Action item
Which lines run from the line with "is available." through the line with "comparison of product featu" in the entries below? Print them exactly, both ends included, and nothing more.

Transcribed page contents:
◇ ◇ ◇ ◇ ◇

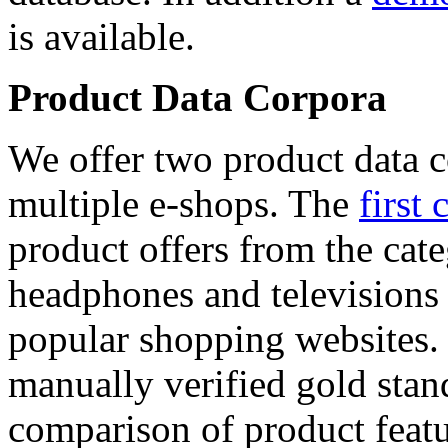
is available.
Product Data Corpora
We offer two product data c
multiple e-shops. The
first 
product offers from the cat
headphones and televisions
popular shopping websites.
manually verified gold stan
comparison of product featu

◇ ◇ ◇ ◇ ◇

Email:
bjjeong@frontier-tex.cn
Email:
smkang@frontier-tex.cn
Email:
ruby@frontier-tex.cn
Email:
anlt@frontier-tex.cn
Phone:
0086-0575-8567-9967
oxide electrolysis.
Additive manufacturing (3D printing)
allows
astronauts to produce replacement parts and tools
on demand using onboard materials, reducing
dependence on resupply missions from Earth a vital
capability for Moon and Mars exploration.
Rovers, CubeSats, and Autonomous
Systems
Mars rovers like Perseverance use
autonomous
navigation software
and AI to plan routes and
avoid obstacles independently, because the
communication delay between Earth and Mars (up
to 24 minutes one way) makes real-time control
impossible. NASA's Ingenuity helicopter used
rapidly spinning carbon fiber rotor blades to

◇ ◇ ◇ ◇ ◇

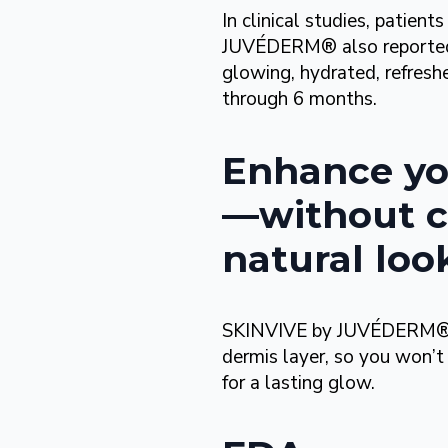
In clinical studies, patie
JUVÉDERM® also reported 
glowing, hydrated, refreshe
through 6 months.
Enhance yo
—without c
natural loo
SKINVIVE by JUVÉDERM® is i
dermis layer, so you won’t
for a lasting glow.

◇ ◇ ◇ ◇ ◇

Task solution
is available.
Product Data Corpora
We offer two product data c
multiple e-shops. The
first 
product offers from the cat
headphones and televisions
popular shopping websites.
manually verified gold stan
comparison of product featu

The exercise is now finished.